Report

MUI: Pemerintah Jangan Tutup Mata Terhadap Isu Kekerasan Seksual!

3 Mins read

IBTimes.ID – Ketua Bidang Hubungan Luar Negeri dan Kerjasama Internasional Prof. Sudarnoto Abdul Hakim berpesan agar negara tidak menutup mata, telinga, dan hati terhadap isu kekerasan seksual. Menurutnya, kekerasan seksual adalah kejahatan yang tidak boleh ada di Indonesia.

“Jangan sampai negara itu tutup telinga, tutup hati, tutup mata terhadap persoalan perempuan dan anak-anak yang sudah sedemikian rupa diperlakukan secara tidak sepatutnya. Menurut saya ini violence, ini kejahatan,” tegasnya dalam Webinar 16 Minggu Gerakan Zakat Nasional; Mulai dari Muzakki Perempuan untuk Mustahik Perempuan Korban pada Jum’at (22/10).
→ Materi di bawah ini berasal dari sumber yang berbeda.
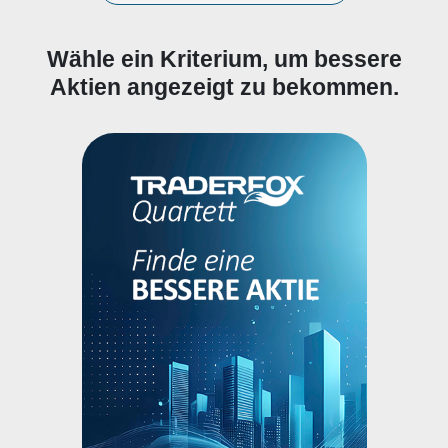
Wähle ein Kriterium, um bessere
Aktien angezeigt zu bekommen.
Ia mengapresiasi buah pemikiran Yulianti Muthainnah dalam buku Zakat untuk Korban Kekerasan terhadap Perempuan dan Anak. Menurutnya, buku tersebut sangat inspiratif. Ia juga mendorong agar sang penulis tetap konsisten pada isu perempuan yang memang jarang digeluti oleh berbagai kalangan.

Menurut Sudarnoto, kelahiran buku ini didorong oleh kemarahan intelektual-moral penulis akan minimnya perhatian serta kajian terhadap korban kekerasan terutama bagi perempuan dan anak. Di samping itu, Sudarnoto menyarankan agar proposal sebagaimana yang tertuang dalam buku tersebut diajukan kepada MUI, Muhammadiyah, NU, dan pemerintah untuk dibahas agar dtindaklanjuti serta tidak berhenti pada tataran wacana belaka.
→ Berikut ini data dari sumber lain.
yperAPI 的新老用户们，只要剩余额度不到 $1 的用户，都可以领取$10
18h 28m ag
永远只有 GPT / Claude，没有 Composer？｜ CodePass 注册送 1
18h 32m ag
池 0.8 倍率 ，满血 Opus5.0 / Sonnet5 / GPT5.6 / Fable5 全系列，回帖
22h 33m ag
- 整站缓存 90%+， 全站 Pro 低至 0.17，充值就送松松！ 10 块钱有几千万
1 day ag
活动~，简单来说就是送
Webinar tersebut digelar oleh Pusat Studi Islam, Perempuan, dan Pembangunan (PSIPP) ITB AD Jakarta bersama Lazismu PP Muhammadiyah dan Jaringan Intelektual Berkemajuan (JIB).

Narasumber lain dalam webinar tersebut antara lain Siti Syamsiyatun (LPP PP ‘Aisyiyah), Ahsan J. Hamidi (Ketua Pimpinan Ranting Muhammadiyah Pisangan Legoso), dan Rohimi Zamzam (Sekretari PP ‘Aisyiyah) serta Brilliant Dwi (JIB) sebagai moderator.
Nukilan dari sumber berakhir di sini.